In fourth grade my family lived in Holly Park, which is part of the Seattle Housing Authority. We just called it “the projects.” Mom, a high school drop out, was recently divorced, had no job and four little kids. We were really poor and didn’t mind — except we had to eat powdered milk on the commodity oatmeal for breakfast every morning.

At Holly Park, we had tons of other kids to play with and learned all kinds of new things. For instance, the grandma lady who lived next door was our “proxy” grandma. We learned what “proxy” meant and enjoyed her company as she enjoyed ours.

One of our neighbors and my best friend was Tonya. I loved Tonya’s sense of humor, her no nonsense style, and the way she could climb those jungle gyms. She taught me some great jungle gym tricks.

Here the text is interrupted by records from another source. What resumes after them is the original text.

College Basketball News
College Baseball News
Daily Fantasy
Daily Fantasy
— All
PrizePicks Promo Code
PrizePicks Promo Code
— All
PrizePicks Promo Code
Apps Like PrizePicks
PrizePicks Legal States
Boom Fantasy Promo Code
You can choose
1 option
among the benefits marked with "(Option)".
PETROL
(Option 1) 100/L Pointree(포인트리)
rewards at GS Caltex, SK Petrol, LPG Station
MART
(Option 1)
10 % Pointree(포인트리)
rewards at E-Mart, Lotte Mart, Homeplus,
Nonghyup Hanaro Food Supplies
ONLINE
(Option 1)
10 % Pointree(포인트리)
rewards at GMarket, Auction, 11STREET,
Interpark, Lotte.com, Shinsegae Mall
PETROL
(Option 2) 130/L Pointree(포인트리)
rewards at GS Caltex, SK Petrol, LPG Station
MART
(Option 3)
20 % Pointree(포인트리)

Tonya’s mom would iron Tonya’s hair in the morning to straighten it. My sister and I would beg Tonya’s mom to iron our hair too. We liked it because it made our hair warm. She’d just laugh at us and iron our straight hair too. She was a lovely and loving person.

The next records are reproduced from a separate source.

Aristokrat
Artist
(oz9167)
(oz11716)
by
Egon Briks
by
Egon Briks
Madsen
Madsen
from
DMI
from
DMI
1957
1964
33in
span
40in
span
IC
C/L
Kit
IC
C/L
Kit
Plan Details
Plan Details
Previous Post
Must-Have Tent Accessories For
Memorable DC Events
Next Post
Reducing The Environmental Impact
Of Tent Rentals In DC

Tonya’s brother, Mike was older than us and he was a complete mystery. He had a basketball in his hands at all times and tell us frequently while bouncing it, “I’m gonna be a pro.” We had NO IDEA ON EARTH what he was talking about. We earnestly tried to find out what a “pro” was. We even asked adults, but out of context, they had no idea what we were talking about either. You have to remember this was in the 1960’s; professional sports wasn’t the big business it is today — well, not that we were aware of anyway.

Years later I realized Mike wanted to be a , to make good money and to have respect. He wanted to be good at something and to be known for it. So he practiced hard.

I started thinking that maybe we should encourage all of our young kids to become a pro. Professionals at something — anything! It would encourage them to work hard on their dream career, practice, maybe go to college or a trade school that they hadn’t considered before. To shoot a little higher (pardon the basketball pun) for a larger goal.

I had no idea what I would do with my life when I was in fourth grade, but I’m proud because I became a pro in my field. I sincerely hope and pray that Mike became a pro too. I wish all of our kids could grow up to be pros, earn the money they want and get the respect they’ve dreamed of.